◆ Try it ◆
Copy all the data exactly, except the pictures.

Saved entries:
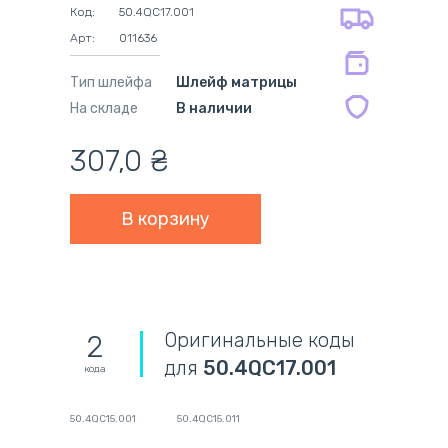
оплата при получении
мес.
Код:
50.4QC17.001
на совместимые блоки питания 12
Арт:
011636
мес.
Тип шлейфа
Шлейф матрицы
На складе
В наличии
307,0
₴
Оригинальные коды
2
для
50.4QC17.001
кода
50.4QC15.001
50.4QC15.011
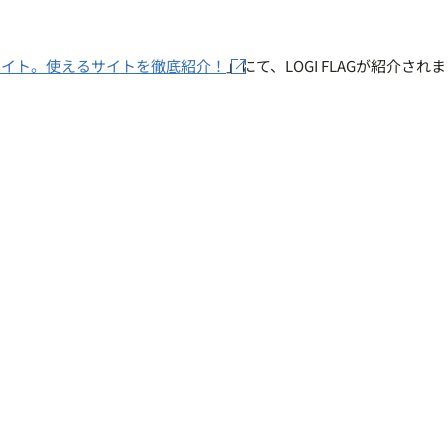
サイト。使えるサイトを徹底紹介！
」にて、LOGI FLAGが紹介され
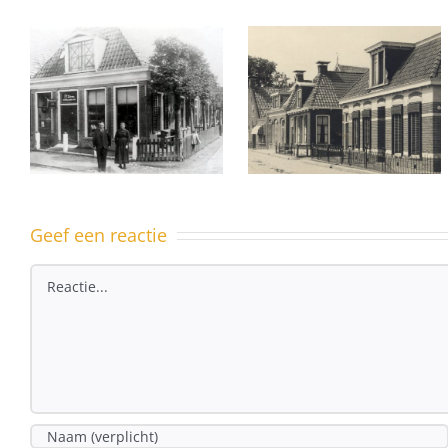
Ferniawei 10
– ook een
Uit het
pand met
dorpsarchief
geschiedenis
Geef een reactie
Reactie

◆ Response ◆
оплата при получении
мес.
Код:
50.4QC17.001
на совместимые блоки питания 12
Арт:
011636
мес.
Тип шлейфа
Шлейф матрицы
На складе
В наличии
307,0
₴
Оригинальные коды
2
для
50.4QC17.001
кода
50.4QC15.001
50.4QC15.011
サイト。使えるサイトを徹底紹介！
」にて、LOGI FLAGが紹介され
Ferniawei 10
– ook een
Uit het
pand met
dorpsarchief
geschiedenis
Geef een reactie
Reactie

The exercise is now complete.